Requirement ▸ Print out the data exactly, keeping every image out of it.

═════ Provided material

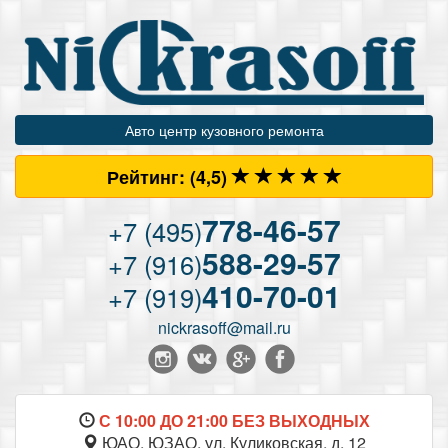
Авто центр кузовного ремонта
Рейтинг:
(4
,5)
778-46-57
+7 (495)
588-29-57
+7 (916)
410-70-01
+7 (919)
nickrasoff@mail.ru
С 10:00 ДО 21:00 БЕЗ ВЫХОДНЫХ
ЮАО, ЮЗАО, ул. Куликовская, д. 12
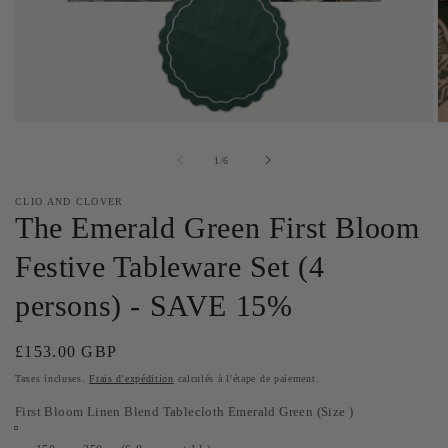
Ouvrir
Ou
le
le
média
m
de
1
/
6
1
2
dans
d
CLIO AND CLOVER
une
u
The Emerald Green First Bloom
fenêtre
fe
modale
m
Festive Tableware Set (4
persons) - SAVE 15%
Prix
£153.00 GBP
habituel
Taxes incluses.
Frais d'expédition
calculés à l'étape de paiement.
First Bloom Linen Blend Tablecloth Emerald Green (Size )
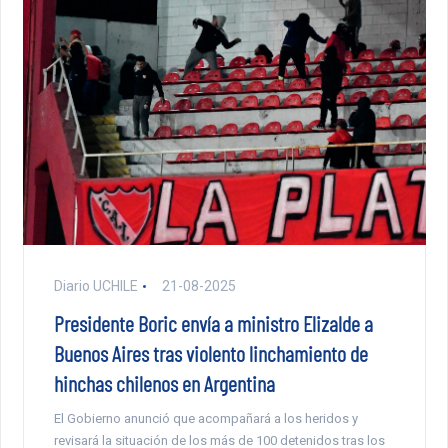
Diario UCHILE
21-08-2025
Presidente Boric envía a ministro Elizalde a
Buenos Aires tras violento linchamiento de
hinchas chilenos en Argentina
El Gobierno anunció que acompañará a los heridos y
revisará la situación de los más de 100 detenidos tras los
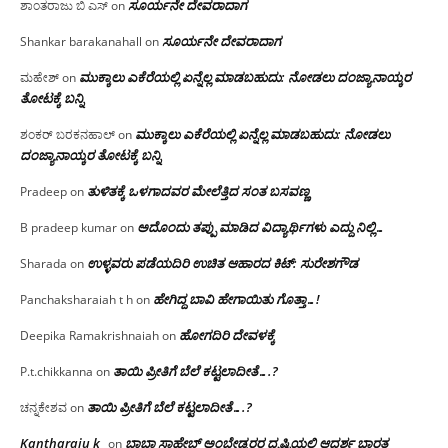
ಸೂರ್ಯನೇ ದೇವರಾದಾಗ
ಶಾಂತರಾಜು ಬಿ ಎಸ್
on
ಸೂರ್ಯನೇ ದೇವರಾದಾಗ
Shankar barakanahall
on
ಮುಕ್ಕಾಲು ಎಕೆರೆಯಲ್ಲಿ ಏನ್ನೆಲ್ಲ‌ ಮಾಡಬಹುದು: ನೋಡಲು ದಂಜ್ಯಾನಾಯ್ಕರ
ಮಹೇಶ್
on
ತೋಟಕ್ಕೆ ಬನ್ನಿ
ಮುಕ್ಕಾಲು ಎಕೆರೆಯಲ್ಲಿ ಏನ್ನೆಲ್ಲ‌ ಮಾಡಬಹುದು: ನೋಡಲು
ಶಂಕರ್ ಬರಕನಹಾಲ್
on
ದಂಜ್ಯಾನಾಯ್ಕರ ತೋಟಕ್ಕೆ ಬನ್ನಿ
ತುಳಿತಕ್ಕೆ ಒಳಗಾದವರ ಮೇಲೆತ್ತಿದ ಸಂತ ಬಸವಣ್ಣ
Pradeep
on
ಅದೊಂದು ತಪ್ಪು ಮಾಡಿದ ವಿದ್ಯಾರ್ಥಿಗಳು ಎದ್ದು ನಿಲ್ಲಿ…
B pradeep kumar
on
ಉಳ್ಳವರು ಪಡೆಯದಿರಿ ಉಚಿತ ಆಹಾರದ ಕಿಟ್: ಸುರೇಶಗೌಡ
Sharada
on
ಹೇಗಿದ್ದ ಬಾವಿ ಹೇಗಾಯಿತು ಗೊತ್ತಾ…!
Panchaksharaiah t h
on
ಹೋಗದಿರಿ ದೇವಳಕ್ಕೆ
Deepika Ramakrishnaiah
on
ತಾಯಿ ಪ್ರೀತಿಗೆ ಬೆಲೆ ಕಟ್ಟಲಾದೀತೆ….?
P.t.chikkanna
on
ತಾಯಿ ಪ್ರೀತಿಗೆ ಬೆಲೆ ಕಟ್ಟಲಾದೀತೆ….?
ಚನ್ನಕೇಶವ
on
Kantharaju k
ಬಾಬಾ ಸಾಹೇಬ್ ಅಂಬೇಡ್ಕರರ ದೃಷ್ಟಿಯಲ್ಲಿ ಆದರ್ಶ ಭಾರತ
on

══════════

Response to the task ▸
Авто центр кузовного ремонта
Рейтинг:
(4
,5)
778-46-57
+7 (495)
588-29-57
+7 (916)
410-70-01
+7 (919)
nickrasoff@mail.ru
С 10:00 ДО 21:00 БЕЗ ВЫХОДНЫХ
ЮАО, ЮЗАО, ул. Куликовская, д. 12
Ouvrir
Ou
le
le
média
m
de
1
/
6
1
2
dans
d
CLIO AND CLOVER
une
u
The Emerald Green First Bloom
fenêtre
fe
modale
m
Festive Tableware Set (4
persons) - SAVE 15%
Prix
£153.00 GBP
habituel
Taxes incluses.
Frais d'expédition
calculés à l'étape de paiement.
First Bloom Linen Blend Tablecloth Emerald Green (Size )
Diario UCHILE
21-08-2025
Presidente Boric envía a ministro Elizalde a
Buenos Aires tras violento linchamiento de
hinchas chilenos en Argentina
El Gobierno anunció que acompañará a los heridos y
revisará la situación de los más de 100 detenidos tras los
ಸೂರ್ಯನೇ ದೇವರಾದಾಗ
ಶಾಂತರಾಜು ಬಿ ಎಸ್
on
ಸೂರ್ಯನೇ ದೇವರಾದಾಗ
Shankar barakanahall
on
ಮುಕ್ಕಾಲು ಎಕೆರೆಯಲ್ಲಿ ಏನ್ನೆಲ್ಲ‌ ಮಾಡಬಹುದು: ನೋಡಲು ದಂಜ್ಯಾನಾಯ್ಕರ
ಮಹೇಶ್
on
ತೋಟಕ್ಕೆ ಬನ್ನಿ
ಮುಕ್ಕಾಲು ಎಕೆರೆಯಲ್ಲಿ ಏನ್ನೆಲ್ಲ‌ ಮಾಡಬಹುದು: ನೋಡಲು
ಶಂಕರ್ ಬರಕನಹಾಲ್
on
ದಂಜ್ಯಾನಾಯ್ಕರ ತೋಟಕ್ಕೆ ಬನ್ನಿ
ತುಳಿತಕ್ಕೆ ಒಳಗಾದವರ ಮೇಲೆತ್ತಿದ ಸಂತ ಬಸವಣ್ಣ
Pradeep
on
ಅದೊಂದು ತಪ್ಪು ಮಾಡಿದ ವಿದ್ಯಾರ್ಥಿಗಳು ಎದ್ದು ನಿಲ್ಲಿ…
B pradeep kumar
on
ಉಳ್ಳವರು ಪಡೆಯದಿರಿ ಉಚಿತ ಆಹಾರದ ಕಿಟ್: ಸುರೇಶಗೌಡ
Sharada
on
ಹೇಗಿದ್ದ ಬಾವಿ ಹೇಗಾಯಿತು ಗೊತ್ತಾ…!
Panchaksharaiah t h
on
ಹೋಗದಿರಿ ದೇವಳಕ್ಕೆ
Deepika Ramakrishnaiah
on
ತಾಯಿ ಪ್ರೀತಿಗೆ ಬೆಲೆ ಕಟ್ಟಲಾದೀತೆ….?
P.t.chikkanna
on
ತಾಯಿ ಪ್ರೀತಿಗೆ ಬೆಲೆ ಕಟ್ಟಲಾದೀತೆ….?
ಚನ್ನಕೇಶವ
on
Kantharaju k
ಬಾಬಾ ಸಾಹೇಬ್ ಅಂಬೇಡ್ಕರರ ದೃಷ್ಟಿಯಲ್ಲಿ ಆದರ್ಶ ಭಾರತ
on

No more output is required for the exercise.